Why are so many threads locked? There are some that looked really interesting and I'd liked to have posted in them but they're locked. 

Why is that?


----------



## Andres (Dec 29, 2010)

they're probably old. The get locked after so long. Not sure exactly what the time requirement is. The only other reason would be if a new thread gets too hot and heavy. When people can't play nice, the mods often have no choice but to close a thread early. Of course you've already mentioned you can still read through them, so I would check and see if a question you have hasn't already been answered. If it's something you really want to ask, you could always start a new thread.


----------



## Semper Fidelis (Dec 29, 2010)

Threads are automatically closed after there have been no posts in a thread for at least 30 days. Forums are like conversations in a Coffee Shop. You don't walk into a group discussion with people that stopped a conversation a month ago and suddenly pick up an old conversation as if everyone knows, immediately, the context of the conversation. Often it presents a lot of confusion because the new post is noted and people don't notice that there have been several responses to the initial post.

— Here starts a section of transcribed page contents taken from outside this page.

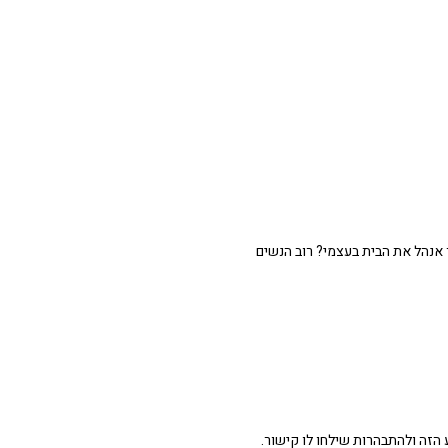
 אנהל את הבית בעצמי? רוב הנשים
הזה ולהתבהרות שילחו לו קישור.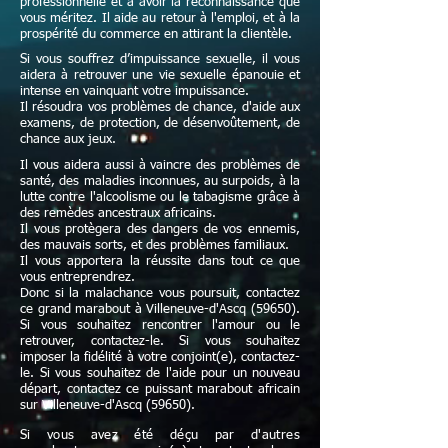
professionnelle et à avoir la reconnaissance que
vous méritez. Il aide au retour à l'emploi, et à la
prospérité du commerce en attirant la clientèle.
Si vous souffrez d’impuissance sexuelle, il vous
aidera à retrouver une vie sexuelle épanouie et
intense en vainquant votre impuissance.
Il résoudra vos problèmes de chance, d'aide aux
examens, de protection, de désenvoûtement, de
chance aux jeux.
Il vous aidera aussi à vaincre des problèmes de
santé, des maladies inconnues, au surpoids, à la
lutte contre l'alcoolisme ou le tabagisme grâce à
des remèdes ancestraux africains.
Il vous protègera des dangers de vos ennemis,
des mauvais sorts, et des problèmes familiaux.
Il vous apportera la réussite dans tout ce que
vous entreprendrez.
Donc si la malachance vous poursuit, contactez
ce grand marabout à Villeneuve-d'Ascq (59650).
Si vous souhaitez rencontrer l'amour ou le
retrouver, contactez-le. Si vous souhaitez
imposer la fidélité à votre conjoint(e), contactez-
le. Si vous souhaitez de l'aide pour un nouveau
départ, contactez ce puissant marabout africain
sur Villeneuve-d'Ascq (59650).
Si vous avez été déçu par d'autres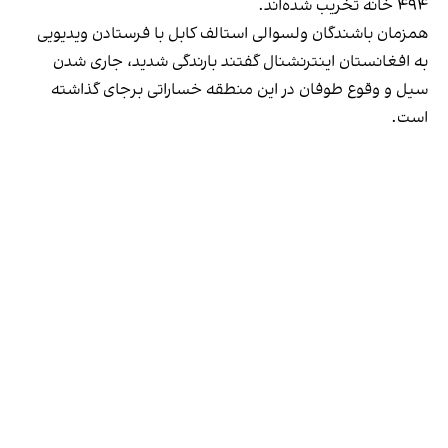
۴۹۴ خانه تخریب شده‌اند.
همزمان باشندگان ولسوالی استالف کابل با فرستادن ویدیویی
به افغانستان اینترنشنال گفتند بارندگی شدید، جاری شدن
سیل و وقوع طوفان در این منطقه خساراتی برجای گذاشته
است.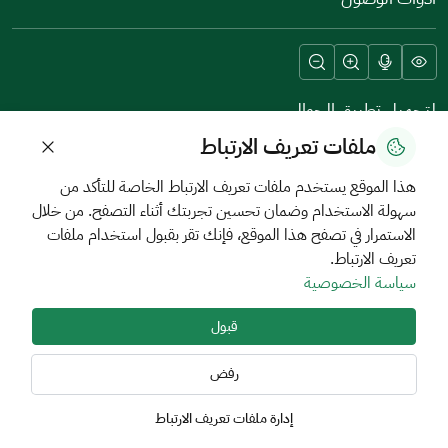
لتحميل تطبيق الجوال
ملفات تعريف الارتباط
هذا الموقع يستخدم ملفات تعريف الارتباط الخاصة للتأكد من
سهولة الاستخدام وضمان تحسين تجربتك أثناء التصفح. من خلال
الاستمرار في تصفح هذا الموقع، فإنك تقر بقبول استخدام ملفات
تعريف الارتباط.
سياسة الخصوصية
سياسة الخصوصية وحماية البيانات
شروط الاستخدام
خريطة الموقع
RSS
قبول
جميع الحقوق محفوظة صندوق تنمية الموارد البشرية
2026
رفض
إدارة ملفات تعريف الارتباط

If you want to re-address a particular thread then copy the thread URL and cite it in your post and start a new conversation.


----------



## Andres (Dec 29, 2010)

Semper Fidelis said:


> Threads are automatically closed after there have been no posts in a thread for at least 30 days.



Cool, I never knew this was the requirement! Thanks Rich.


----------



## War_Eagle (Dec 29, 2010)

OK. That explains a lot, then.

Thanks.


----------